Из-за этих «гласо в» произошла настоящая битва. Введенский поймал именно на них несчастных заводских поповичей. Посыпался целый град ударов.
— Ну, глас четвертый?! — орал Введенский, как, по его мнению, должно было орать всякое настоящее начальство.
Бедному розовому Ване особенно досталось. Со страха он перепутывал все гласы и должен был петь, когда задыхался от слез. Введенскому бело мало самоличного битья, и он устроил настоящее издевательство, заставляя по очереди Пашу и Ваню бить друг друга.
— Вот тебе глас первый! — кричал он, поощряя несчастных детей. — Пашка, валяй его по второму гласу… Прибавь еще глас третий… Так и поется:
Била меня мати за пя-а-а-тый глас
Все гласы , на которые пелось «Господи, воззвах к тебе, услыши мя», заучивались, как солдатские сигналы, по особым присловиям, как третий глас. Седьмой глас пелся так: «Летела пташечка по ельничку, напали на нее разбойнички и убили ее». По части этих гласо в я оказался слабоватым, и помню, мне почему-то никак не удавался второй глас. Вообще заводские поповичи были в пении гораздо слабее деревенских, которые у себя дома постоянно помогали отцам при церковной службе с раннего детства.
Мне пришлось видеть только часть сцены обучения пению на гласы, потому что Ермилыч затворил двери нашей комнаты и, перемигнувшись с Александром Иванычем, полез в свой сундучок. Оказалось, что в сундучке Ермилыча был устроен потайной ящичек, в котором, как запретный плод, хранился табак. У Александра Иваныча папиросы прятались в корешке латинского словаря.
— Ермилыч, действуй… — шептал Александр Иваныч, становясь на часы к дверям.
Ермилыч поставил табурет на свой сундук, открыл в печи душник и, раскурив крючок, набитый табаком, жадно припал с ним к душнику. Он затягивался до слез, пока не закружилась голова. То же проделал и Александр Иваныч со своей папиросой. Курение табаку подвергалось строгому преследованию со стороны начальства, и курильщики рисковали познакомиться с роковым расчетом в субботу, когда Сорочья Похлебка немилосердно сек лентяев, курильщиков и нарушителей школьной дисциплины вообще. Но страх наказания никого не удерживал, и курили все, кто только хотел. Риск только придавал особую приятность наслаждению табаком. У нас на квартире курили трое, а Введенский еще нюхал табак.

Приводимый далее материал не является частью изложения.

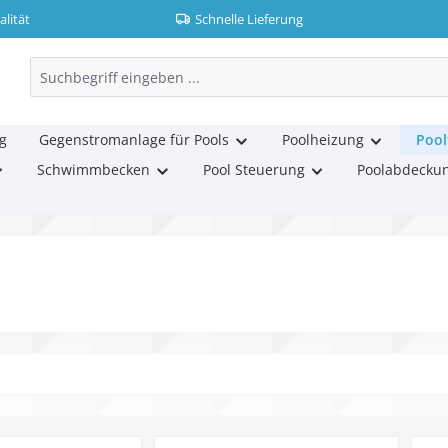
lität
Schnelle Lieferung
g
Gegenstromanlage für Pools
Poolheizung
Pool
Schwimmbecken
Pool Steuerung
Poolabdecku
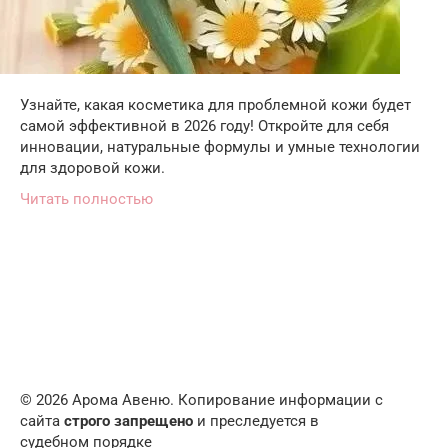
Узнайте, какая косметика для проблемной кожи будет
самой эффективной в 2026 году! Откройте для себя
инновации, натуральные формулы и умные технологии
для здоровой кожи.
Читать полностью
© 2026 Арома Авеню. Копирование информации с
сайта
строго запрещено
и преследуется в
судебном порядке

— Ух, хорошо! — повторял Александр Иваныч, глядя кругом осоловелыми глазами. — Только бы не узнал инспектор…
— А зачем он сам курит?..
«Занятные часы» были устроены для младших отделений, а нам решительно нечего было делать. До ужина времени оставалось много, и Введенский отправился к Татьяне Ивановне просить какую-то таинственную книгу, которую она давала читать только за общее хорошее поведение. Он скоро вернулся с довольно толстым томом, носившим даже снаружи явные признаки самого живого внимания читателей.
— Эге, давай-ка ее сюда, голубушку!.. — торжественно заявлял Александр Иваныч. — Я три раза прочитал ее от доски до доски и знаю, где в ней раки зимуют.
Эта книга был знаменитый «Английский милорд». Сама Татьяна Ивановна по малограмотности, конечно, не читала его и охотно давала читать своим квартирантам. Александр Иваныч отметил на полях ногтем самые интересные для него места, которые и прочел… Я ничего подобного до сих пор не читал и не слыхал и поэтому заявил, что книга гадкая и читать ее совсем не стоит.
— Ничего ты не понимаешь, — авторитетно заявил Александр Иваныч: — «Никласа Медвежью Лапу» читал? Нет? А «Битву русских с кабардинцами»? Тоже нет? А «Лесного бродягу»? Так о чем мы с тобой будем разговаривать… Одним словом, как есть ничего не понимаешь.
Завязался горячий спор, причем я перечислил целый ряд авторов, имена которых в этой квартире оказались пустым звуком и вызывали смех.
— Гоголь — птица, а не человек, — смеялся Александр Иваныч. — Ты и этого не понимаешь. Утка такая есть дикая, которую зовут гоголем.
Я спорил до слез, защищая своих любимых авторов, но из этого, конечно, ничего не вышло, кроме насмешек и хохота. Поражение было полное, и я никогда еще не испытывал такой кровной обиды. Мне с особенной яркостью представилась картина нашей жизни в Висиме, любимый шкаф с книгами, чтение по вечерам, разговоры о прочитанном… Как это было недавно и как далеко!